Renewable and Recyclable
Most modern wine cork factories utilize cork dust from the processing plant to co-generate electricity. Larger scraps are reserved for use in agglomerated cork production. Virtually every piece of the wood harvested is utilized. Solid waste is minimal.
The process is repeated every decade for the life of the tree. Harvested trees normally live past 200 years. They are generally considered to be more healthy than those trees that have never been harvested.
Used corks have long been collected for craft purposes to make wreaths, coasters, and in one famous case - a full size sailing ship that traveled Portugal's Duoro River. They are also popular with suppliers of specialty ground covers (playgrounds) and can used in mulch and soil conditioners.
Until recently, there was little opportunity to return the wine corks to a manufacturer for recycling into second generation cork products. The reason was primarily geographic as the vast majority of cork manufacturing plants were in Europe.
This has now changed with the advent of several recycling program in North America. Two of the fastest growing have opened numerous receiving facilities in the U.S. They arrange for delivery to industrial cork facilities, where the wine corks are ground into small pieces for reassembly into cork sheets suitable for flooring, gaskets and a growing list of new products.
Precious and versatile
The precious and versatile vegetable tissue known as cork is the outer bark of the cork oak tree, not the trunk, as people might think.
Cork is most easily stripped off the tree in late spring and early summer when the cells are turgid and fragile and tear without being damaged.
The tree quickly forms new layers of cork and restores its protective barrier.
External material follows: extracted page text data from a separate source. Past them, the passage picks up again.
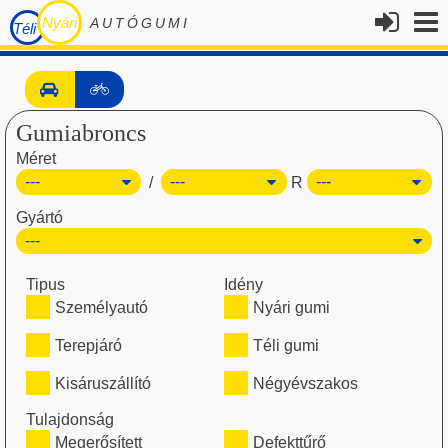
Nyári
AUTÓGUMI
Téli
Gumiabroncs
Méret
/
R
Gyártó
Tipus
Idény
Személyautó
Nyári gumi
Terepjáró
Téli gumi
Kisáruszállító
Négyévszakos
Tulajdonság
Megerősített
Defekttűrő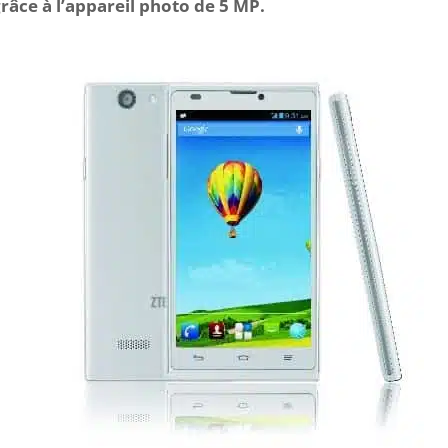
grâce à l’appareil photo de 5 MP.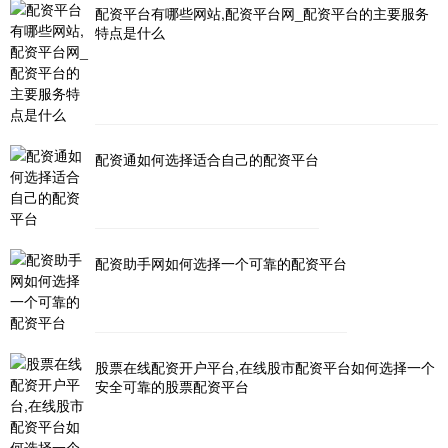
配资平台有哪些网站,配资平台网_配资平台的主要服务
特点是什么
配资通如何选择适合自己的配资平台
配资助手网如何选择一个可靠的配资平台
股票在线配资开户平台,在线股市配资平台如何选择一个
安全可靠的股票配资平台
No tree is cut down. This simple fact makes cork harvesting exceptionally sustainable, leading to a unique balance between people and nature.
The harvesting cycle is 9-12 years long, and it takes at least 25 years for a new tree to become profitable.
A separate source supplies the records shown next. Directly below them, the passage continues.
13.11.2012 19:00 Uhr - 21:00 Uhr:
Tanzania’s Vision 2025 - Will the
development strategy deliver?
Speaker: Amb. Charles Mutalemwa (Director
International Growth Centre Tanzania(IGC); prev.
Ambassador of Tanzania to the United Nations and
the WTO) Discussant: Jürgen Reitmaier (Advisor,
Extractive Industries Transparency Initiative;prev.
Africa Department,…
The first stripping produces cork that is too hard to be easily handled. It’s used in products like flooring and insulation.
9 to 12 years later a second harvest produces better material, but still not good enough for cork bottle-stoppers.
Only the third and subsequent harvests produce cork with an even structure good enough to be used for wine closures.
The cork oak tree will then provide a harvest for some 200 years.
Cork’s natural properties make it eminently suitable for its principle use worldwide: as a bottle-stopper.
It is very light, yet impermeable to liquids and gases, elastic and compressible, an excellent insulator, fireproof, and resistant to abrasion.
Above all, it is completely natural, renewable, and recyclable.